Ganaron estos últimos, ya no es noticia. Su lema, Telpochcalli, es el nombre de uno de los cerros del valle con el que unieron la autopista a Cuernavaca para trazar el eje rector de su complejo urbano. Telpochcalli significa por cierto —qué bonito— «casa de los guerreros jóvenes del pueblo». Con eso y con su grandioso proyecto no tenían pierde. Así lo decretaron por unanimidad los miembros de un numeroso jurado compuesto por dos generales de división, ingenieros los dos: Joaquín Aspiroz Viniegra y Juan Mansilla Hurtado; por cinco arquitectos: Pedro Moctezuma, subsecretario del Patrimonio Nacional, Gustavo Gallo Carpio, presidente del Colegio de Arquitectos, Héctor Velázquez Moreno, Ricardo Legorreta y Ricardo de Robina, y dos ingenieros más: Gonzalo Sedas y Emilio Rosenblueth.

El fallo del jurado se dio el 21 de septiembre de 1971, y el 8 de octubre de 1973, cuando ningún profano se imaginaba todavía lo que eso iba a ser y a costar, el Presidente Echeverría colocó la primera piedra del plantel.
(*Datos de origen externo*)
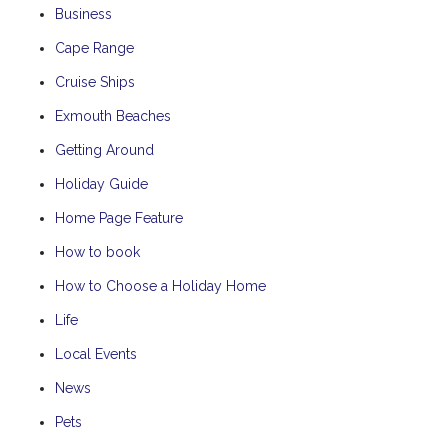
Business
Cape Range
Cruise Ships
Exmouth Beaches
Getting Around
Holiday Guide
Home Page Feature
How to book
How to Choose a Holiday Home
Life
Local Events
News
Pets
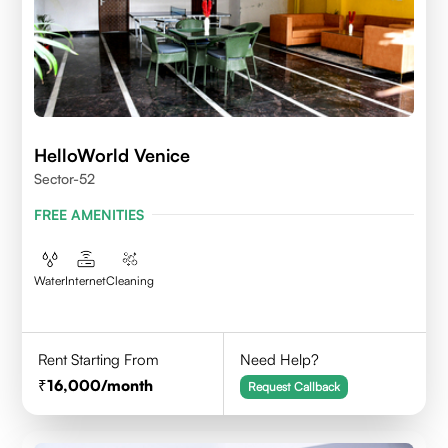
HelloWorld Venice
Sector-52
FREE AMENITIES
Water
Internet
Cleaning
Rent Starting From
Need Help?
16,000
/month
Request Callback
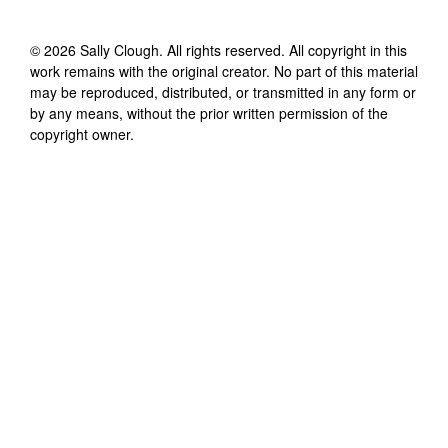
©
2026
Sally Clough
. All rights reserved. All copyright in this
work remains with the original creator. No part of this material
may be reproduced, distributed, or transmitted in any form or
by any means, without the prior written permission of the
copyright owner.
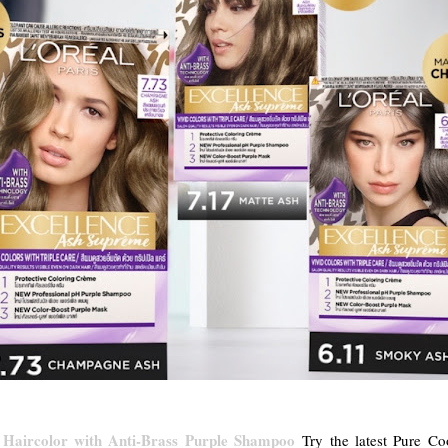
 Haircolor with Anti-Brass Purple Shampoo
Try the latest Pure Co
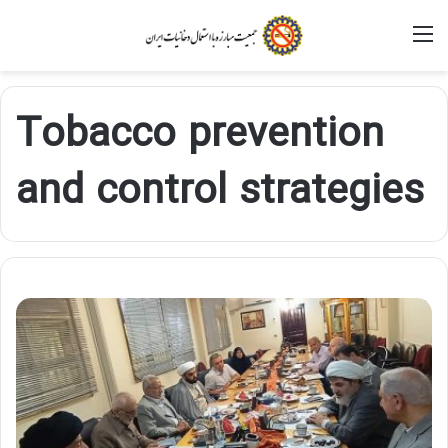
M
Tobacco prevention
and control strategies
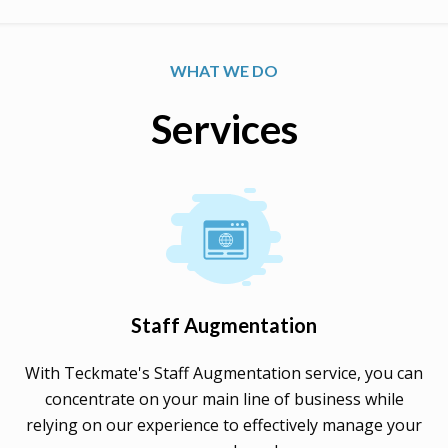
WHAT WE DO
Services
Staff Augmentation
With Teckmate's Staff Augmentation service, you can
concentrate on your main line of business while
relying on our experience to effectively manage your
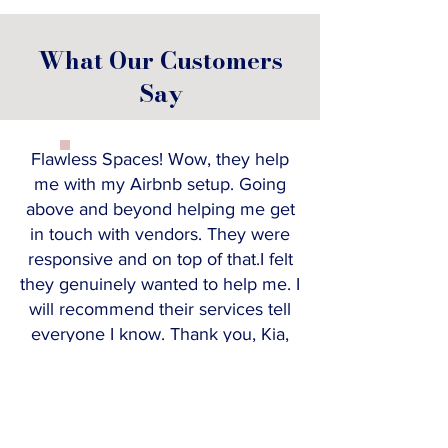
What Our Customers
Say
Flawless Spaces! Wow, they help
me with my Airbnb setup. Going
above and beyond helping me get
in touch with vendors. They were
responsive and on top of that.I felt
they genuinely wanted to help me. I
will recommend their services tell
everyone I know. Thank you, Kia,
and your team!
KEYRA F
Realtor & Property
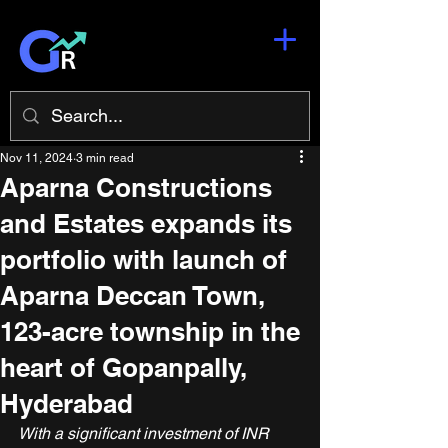
Nov 11, 2024
3 min read
Aparna Constructions
and Estates expands its
portfolio with launch of
Aparna Deccan Town,
123-acre township in the
heart of Gopanpally,
Hyderabad
With a significant investment of INR 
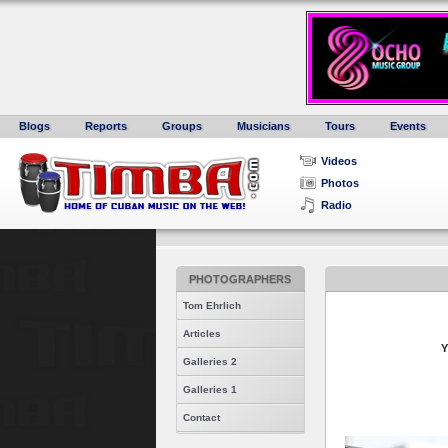
Blogs
Reports
Groups
Musicians
Tours
Events
Videos
Photos
Radio
PHOTOGRAPHERS
Tom Ehrlich
Articles
Y
Galleries 2
Galleries 1
Contact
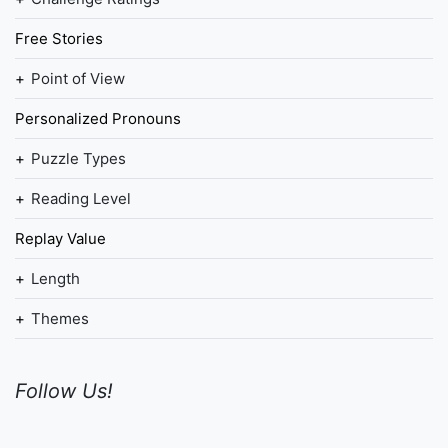
Free Stories
Point of View
Personalized Pronouns
Puzzle Types
Reading Level
Replay Value
Length
Themes
Follow Us!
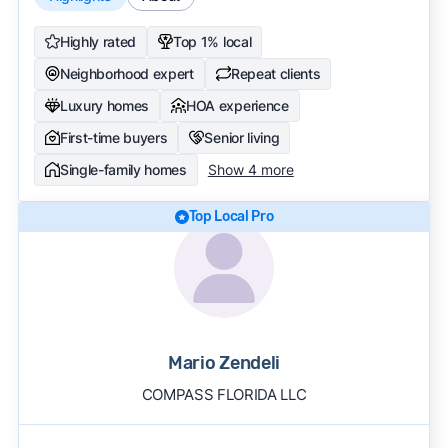
Highly rated
Top 1% local
Neighborhood expert
Repeat clients
Luxury homes
HOA experience
First-time buyers
Senior living
Single-family homes
Show 4 more
Top Local Pro
Mario Zendeli
COMPASS FLORIDA LLC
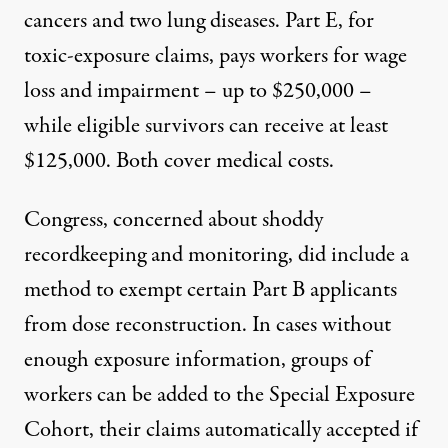
cancers and two lung diseases. Part E, for
toxic-exposure claims, pays workers for wage
loss and impairment – up to $250,000 –
while eligible survivors can receive at least
$125,000. Both cover medical costs.
Congress, concerned about shoddy
recordkeeping and monitoring, did include a
method to exempt certain Part B applicants
from dose reconstruction. In cases without
enough exposure information, groups of
workers can be added to the
Special Exposure
Cohort
, their claims automatically accepted if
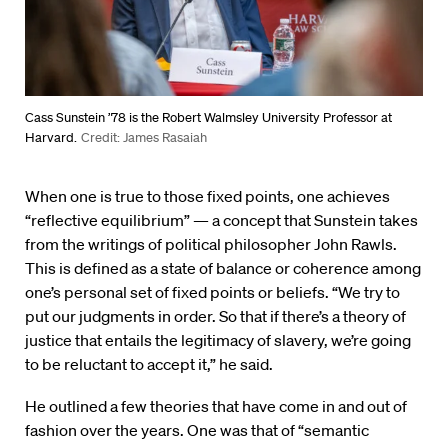
Cass Sunstein ’78 is the Robert Walmsley University Professor at
Harvard.
Credit: James Rasaiah
When one is true to those fixed points, one achieves
“reflective equilibrium” — a concept that Sunstein takes
from the writings of political philosopher John Rawls.
This is defined as a state of balance or coherence among
one’s personal set of fixed points or beliefs. “We try to
put our judgments in order. So that if there’s a theory of
justice that entails the legitimacy of slavery, we’re going
to be reluctant to accept it,” he said.
He outlined a few theories that have come in and out of
fashion over the years. One was that of “semantic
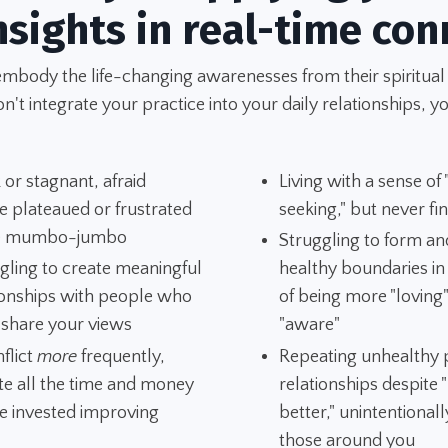
nsights in real-time con
embody the life-changing awarenesses from their spiritual
't integrate your practice into your daily relationships, yo
 or stagnant, afraid
Living with a sense of
e plateaued or frustrated
seeking," but never fi
he mumbo-jumbo
Struggling to form an
gling to create meaningful
healthy boundaries i
ionships with people who
of being more "loving
 share your views
"aware"
nflict
more
frequently,
Repeating unhealthy p
te all the time and money
relationships despite
e invested improving
better," unintentionall
those around you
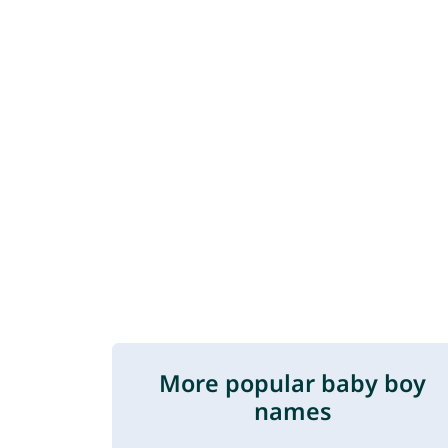
More popular baby boy
names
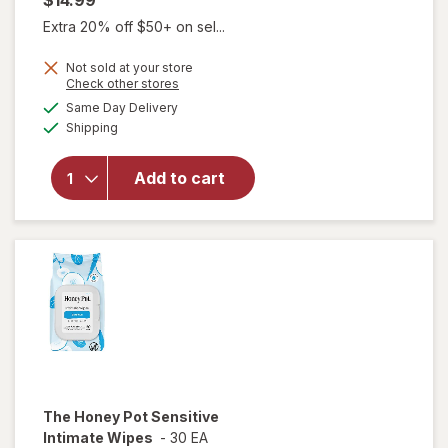
$14.99
Extra 20% off $50+ on sel...
Not sold at your store
Opens
Check other stores
a
available
Same Day Delivery
simulated
Available
will open
Shipping
dialog
overlay
for
Winx
Add to cart
Early
Pregnancy
Tests
The Honey Pot
Sensitive
Intimate Wipes
-
30 EA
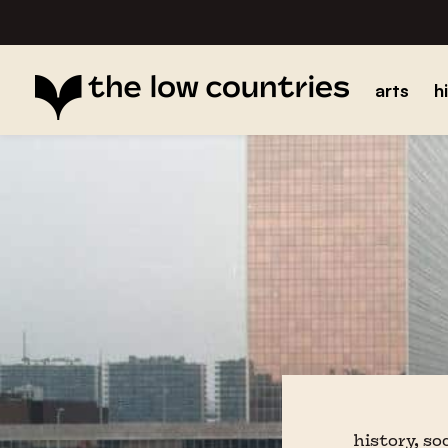
arts
h
history, so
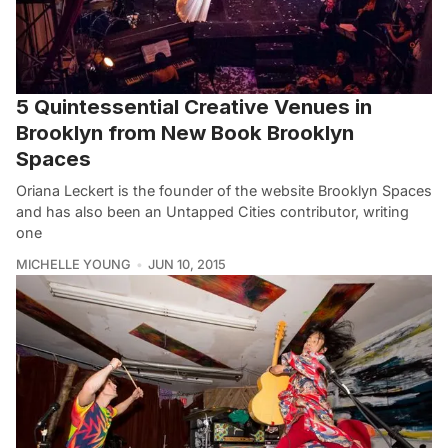
5 Quintessential Creative Venues in
Brooklyn from New Book Brooklyn
Spaces
Oriana Leckert is the founder of the website Brooklyn Spaces
and has also been an Untapped Cities contributor, writing
one
MICHELLE YOUNG
JUN 10, 2015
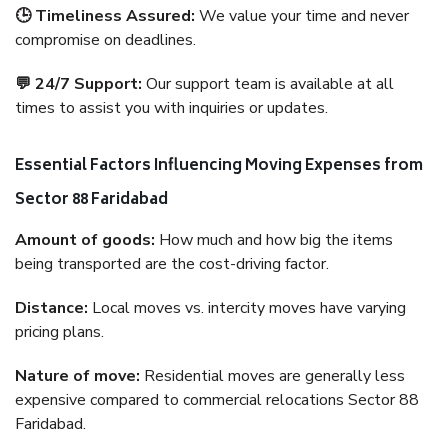
🕒 Timeliness Assured:
We value your time and never
compromise on deadlines.
💬 24/7 Support:
Our support team is available at all
times to assist you with inquiries or updates.
Essential Factors Influencing Moving Expenses from
Sector 88 Faridabad
Amount of goods:
How much and how big the items
being transported are the cost-driving factor.
Distance:
Local moves vs. intercity moves have varying
pricing plans.
Nature of move:
Residential moves are generally less
expensive compared to commercial relocations Sector 88
Faridabad.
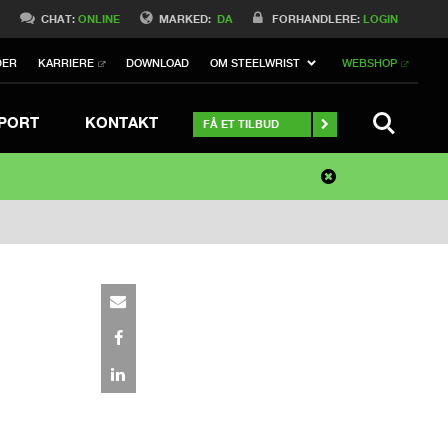
0
CHAT:
ONLINE
MARKED:
DA
FORHANDLERE:
LOGIN
DER
KARRIERE
DOWNLOAD
OM STEELWRIST
WEBSHOP
SØGNING
PORT
KONTAKT
FÅ ET TILBUD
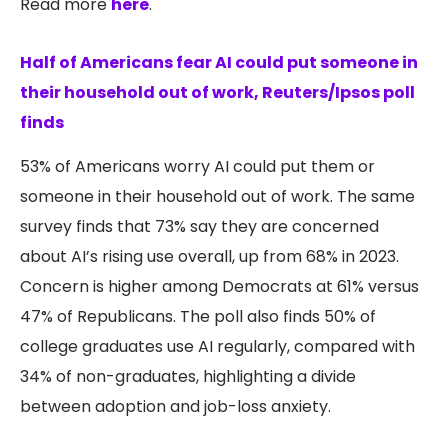
Read more
here
.
Half of Americans fear AI could put someone in
their household out of work, Reuters/Ipsos poll
finds
53% of Americans worry AI could put them or
someone in their household out of work. The same
survey finds that 73% say they are concerned
about AI’s rising use overall, up from 68% in 2023.
Concern is higher among Democrats at 61% versus
47% of Republicans. The poll also finds 50% of
college graduates use AI regularly, compared with
34% of non-graduates, highlighting a divide
between adoption and job-loss anxiety.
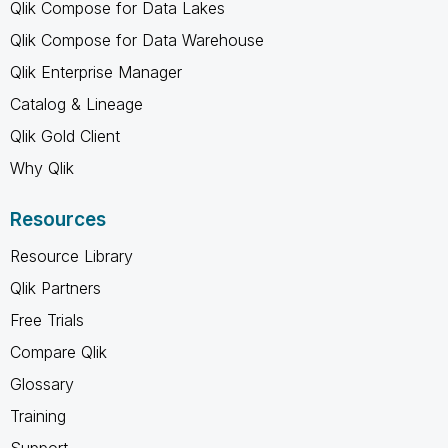
Qlik Compose for Data Lakes
Qlik Compose for Data Warehouse
Qlik Enterprise Manager
Catalog & Lineage
Qlik Gold Client
Why Qlik
Resources
Resource Library
Qlik Partners
Free Trials
Compare Qlik
Glossary
Training
Support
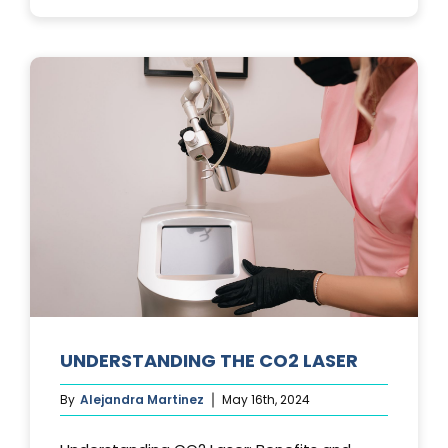
PHOTOFACIA
TREATMENTS
UNDERSTANDING THE CO2 LASER
By
Alejandra Martinez
May 16th, 2024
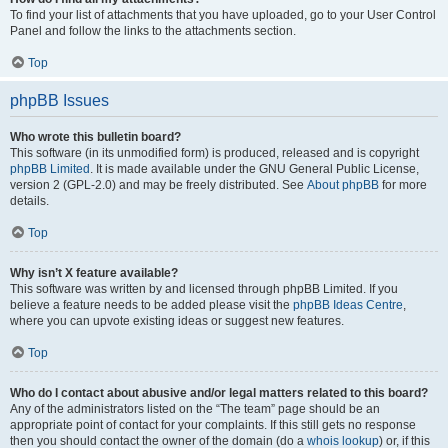
To find your list of attachments that you have uploaded, go to your User Control
Panel and follow the links to the attachments section.
Top
phpBB Issues
Who wrote this bulletin board?
This software (in its unmodified form) is produced, released and is copyright
phpBB Limited
. It is made available under the GNU General Public License,
version 2 (GPL-2.0) and may be freely distributed. See
About phpBB
for more
details.
Top
Why isn’t X feature available?
This software was written by and licensed through phpBB Limited. If you
believe a feature needs to be added please visit the
phpBB Ideas Centre
,
where you can upvote existing ideas or suggest new features.
Top
Who do I contact about abusive and/or legal matters related to this board?
Any of the administrators listed on the “The team” page should be an
appropriate point of contact for your complaints. If this still gets no response
then you should contact the owner of the domain (do a
whois lookup
) or, if this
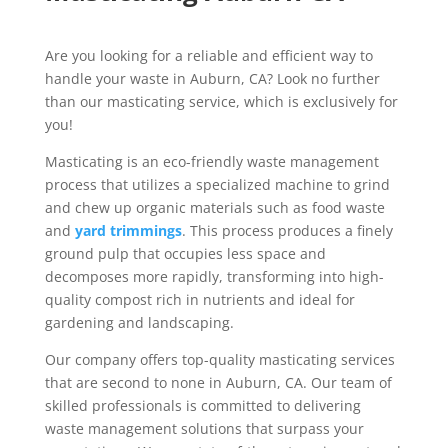
Are you looking for a reliable and efficient way to
handle your waste in Auburn, CA? Look no further
than our masticating service,
which is exclusively for
you!
Masticating is an eco-friendly waste management
process that utilizes a specialized machine to grind
and chew up organic materials such as food waste
and
yard trimmings
. This process produces a finely
ground pulp that occupies less space and
decomposes more rapidly, transforming into high-
quality compost rich in nutrients and ideal for
gardening and landscaping.
Our company offers top-quality masticating services
that are second to none in Auburn, CA. Our team of
skilled professionals is committed to delivering
waste management solutions that surpass your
Además de la aportación especializada de diversas secretarías de estado, organismos descentralizados y empresas particulares, dos compañías se encargaron del grueso de la construcción: Ingenieros Civiles Asociados —la imprescindible ICA— y Constructora Ballesteros. Tomando en cuenta la magnitud de la obra, puede decirse que la hicieron volando: comenzaron el 17 de noviembre de 1974, y el Presidente Echeverría la inauguró el 13 de septiembre del 76. Como quien dice: dos años. Claro que, como suele ocurrir, el día de la inauguración faltaban aún muchos detalles —un 10 por ciento de la obra—, pero estrictamente hablando ya era un hecho inevitable.